Android System Battery Drain Fix

Can You Use Any Charger With Any Cell Phone, Notebook, Camera, or Tablet? 

Every cell phone, notebook, and tablet seem to come with their own charger.  If you’re like me, you’ve probably compiled a number of chargers through the years.  So the question becomes: is it safe to use a charger with your phone, notebook, camera, or tablet computer that isn’t the original manufacturer’s charger that came with the device?

Kinds of Chargers

In this guide, we’ll concentrate on three types of chargers: laptop chargers, micro USB chargers (these are used with telephones, tablets, and cameras), and Apple Lightning Connectors.  While some devices have chargers using a slightly different head or charging cable, these are the most frequent.

Laptop chargers are rather unique to the device they include.  However, there may be some generic chargers which boast the ability to be interchanged between laptops.  This always requires changing of this charger”head” and might not be the optimal charging amperage or voltage for your device.
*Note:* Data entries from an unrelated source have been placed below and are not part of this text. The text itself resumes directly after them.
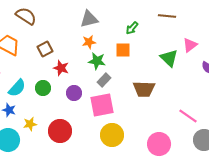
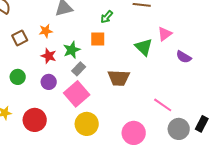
orange star: (89, 42) -> (46, 31), moved
green star: (97, 61) -> (72, 50), turned -30
red star: (61, 68) -> (49, 56), moved
pink square: (102, 105) -> (77, 94), turned -30

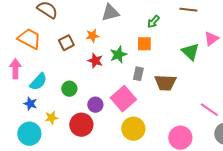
gray rectangle: (79, 69) -> (138, 74), moved, turned -32
green circle: (18, 77) -> (69, 89), moved
purple circle: (49, 82) -> (95, 105), moved

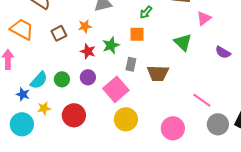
pink triangle: (211, 39) -> (204, 18), moved
cyan semicircle: (38, 82) -> (39, 80), moved
purple circle: (95, 105) -> (88, 77), moved

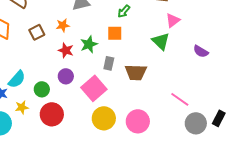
pink triangle: (204, 18) -> (173, 20), moved
green circle: (62, 79) -> (42, 89), moved
pink circle: (173, 128) -> (138, 121), moved

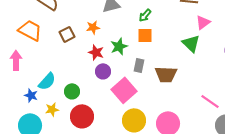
green arrow: (124, 11) -> (145, 15), moved
purple circle: (66, 76) -> (103, 71), moved

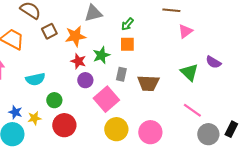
orange star: (93, 27) -> (75, 36), size x1.5
brown square: (67, 34) -> (49, 31), moved
green triangle: (191, 43) -> (189, 72), moved
cyan semicircle: (47, 81) -> (35, 79), moved, turned 36
blue star: (31, 95) -> (15, 112), moved

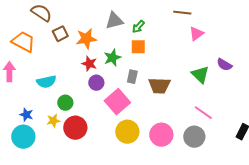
gray triangle: (93, 13) -> (114, 21), moved
yellow star: (34, 118) -> (53, 121), moved
gray circle: (208, 134) -> (194, 137), moved

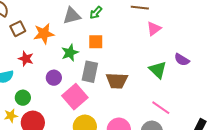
green arrow: (138, 27) -> (96, 13), moved
red star: (89, 64) -> (26, 59), moved
gray rectangle: (132, 77) -> (90, 72), size x1.5

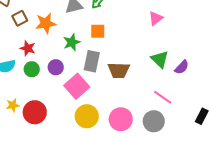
purple semicircle: (182, 60) -> (182, 67), moved, turned -77
green circle: (23, 98) -> (32, 69), moved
Micro USBs are designed to be interchangeable, and are standard in many smartphones, Android apparatus, and tablets.  Micro USB chargers typically have the same voltage, but may draw different amps.  I’ll explain this further later and how to know whether the charger is safe to use (based on its recorded amps and voltage).

Apple Lightning Connectors are standard on all new Apple devices, including iPads and iPods. For older devices using a 30-pin charge port, a connector can be used to control the Lightning Connector.

The Plugs Must Be The Same

In order for a charger to be used on another device, it’s important that the plug  of the charger (the”head”) fit securely into the charging port of the unit.  Micro USBs are the same across the board so far as charging heads, while laptop chargers are usually specific to both make and model.  However, the plug fitting firmly is just one part of this equation.

How Voltage and Amperage Matter

Somewhere on the power brick of the charger you will get a tag with the charger’s voltage (V) and amperage (A).  For other types of chargers, like a smartphone charger, this information is usually located at the bottom of the charger, where it would meet the wall.  For the device you’re attempting to charge, the voltage and amperage required will be seen on the battery that came with the device or on the company’s website.

Voltage is how much power the charger will draw in the device, or just how much is being”pushed” into the apparatus by the charger.  A phone will usually pull up to around 5V, though a laptop can pull up to 25V.  A charger must equal the voltage required by the device.  This is important: drawing too high of a voltage could short out the device and possibly even begin a fire, while too low a voltage will fail to charge the battery.

Amperage is how quickly power is”pulled” to the apparatus, or how much power is used by the device.  The quantity of volts will never change, but the quantity of amps that the device pulls may change based on how hard the device is working.  The number that you find on the battery that came with your device will be the maximum amount of amps that may be pulled from the device.  The number found on the charger is how many amps can be pulled at once. To be able to swap chargers, the amp number on the charger must equal or exceed the amp number listed on the device’s battery. If a unit is paired with a charger that cannot support the amp necessity, it can burn out the power source and kill the apparatus.

So for those who have a modern USB device (smart phone, tablet, or camera) you can plug into a high-amperage USB port and enjoy faster charging (so long as the voltage is equal).  *Site Note: if you have an older device, it may not work with USB interfaces that employ the new Battery Charging Specification.

If The Micro USB  Charger’s Voltage Isn’t 5v…

Some devices may have their voltage recorded using a plus/minus on it like this: 5v +- 5%.  If this is true, you may use a charger rated at 4.75 to 5.25v because that rating is telling you is that the device can take 5v minus 5 percent of 5v = 4.75 volts  OR  5v and 5% of 5v = 5.25 volts.  So this means anything between 4.75 t0 5.25v is safe to use (so long as the amperage of the charger is equivalent to or greater than the device’s listed amperage).

An interesting thing to note is chargers provide a higher voltage than the batteries they charge.  That’s pretty much how they operate.  There has to be a voltage differential to generate the necessary current flow in the correct direction to charge the battery.  When you look at your vehicle, it has a 12V battery, but typical alternators provide 13.8 to 14.4V charging voltage to the battery.

The problem with knockoffs, especially cheap knockoffs, is they often don’t support the energy needs of the apparatus, or aren’t built to maintain a steady flow securely.  Overall, it’s better to stay with the charger designed for the device you’re using.

Now You Know How To Safely & Effectively Swap Chargers

I hope this article was able to assist you.  Now you know how to safely and efficiently use a charger that did not include your smart phone, notebook, camera, tabletcomputer, or other apparatus.  Be sure to follow exactly what we said and you should be good to go!